:: TASK ::
The lines from the top of the records below through the one containing "FORT WORTH, TX" are to be transcribed exactly, and nothing else is to be added.

(Stored records)
>>>>>
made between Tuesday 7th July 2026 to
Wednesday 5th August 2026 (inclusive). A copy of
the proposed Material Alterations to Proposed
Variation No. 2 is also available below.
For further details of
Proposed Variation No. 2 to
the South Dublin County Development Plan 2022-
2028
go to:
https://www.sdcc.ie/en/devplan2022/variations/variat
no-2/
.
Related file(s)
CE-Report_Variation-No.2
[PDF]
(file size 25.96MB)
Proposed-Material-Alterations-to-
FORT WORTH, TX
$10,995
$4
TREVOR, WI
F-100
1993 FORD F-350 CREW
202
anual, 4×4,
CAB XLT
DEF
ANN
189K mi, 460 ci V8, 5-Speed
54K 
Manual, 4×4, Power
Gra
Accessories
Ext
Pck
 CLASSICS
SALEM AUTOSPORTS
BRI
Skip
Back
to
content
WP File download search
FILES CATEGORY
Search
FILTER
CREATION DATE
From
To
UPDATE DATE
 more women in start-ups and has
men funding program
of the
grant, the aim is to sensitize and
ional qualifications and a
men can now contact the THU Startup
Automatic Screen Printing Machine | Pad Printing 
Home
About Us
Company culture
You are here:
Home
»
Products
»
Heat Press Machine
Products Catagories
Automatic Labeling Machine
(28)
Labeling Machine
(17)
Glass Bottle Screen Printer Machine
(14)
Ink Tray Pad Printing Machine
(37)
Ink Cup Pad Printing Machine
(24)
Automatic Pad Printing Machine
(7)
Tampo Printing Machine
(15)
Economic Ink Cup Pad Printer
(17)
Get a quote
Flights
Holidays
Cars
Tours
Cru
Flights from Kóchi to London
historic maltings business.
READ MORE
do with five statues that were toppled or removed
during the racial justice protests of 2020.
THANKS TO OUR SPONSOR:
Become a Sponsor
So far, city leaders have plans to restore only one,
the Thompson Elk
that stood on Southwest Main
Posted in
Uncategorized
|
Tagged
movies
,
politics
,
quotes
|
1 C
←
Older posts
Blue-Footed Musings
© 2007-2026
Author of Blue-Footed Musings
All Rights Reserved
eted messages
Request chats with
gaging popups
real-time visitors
<<<<<
:: ANSWER TO THIS EXERCISE ::
made between Tuesday 7th July 2026 to
Wednesday 5th August 2026 (inclusive). A copy of
the proposed Material Alterations to Proposed
Variation No. 2 is also available below.
For further details of
Proposed Variation No. 2 to
the South Dublin County Development Plan 2022-
2028
go to:
https://www.sdcc.ie/en/devplan2022/variations/variat
no-2/
.
Related file(s)
CE-Report_Variation-No.2
[PDF]
(file size 25.96MB)
Proposed-Material-Alterations-to-
FORT WORTH, TX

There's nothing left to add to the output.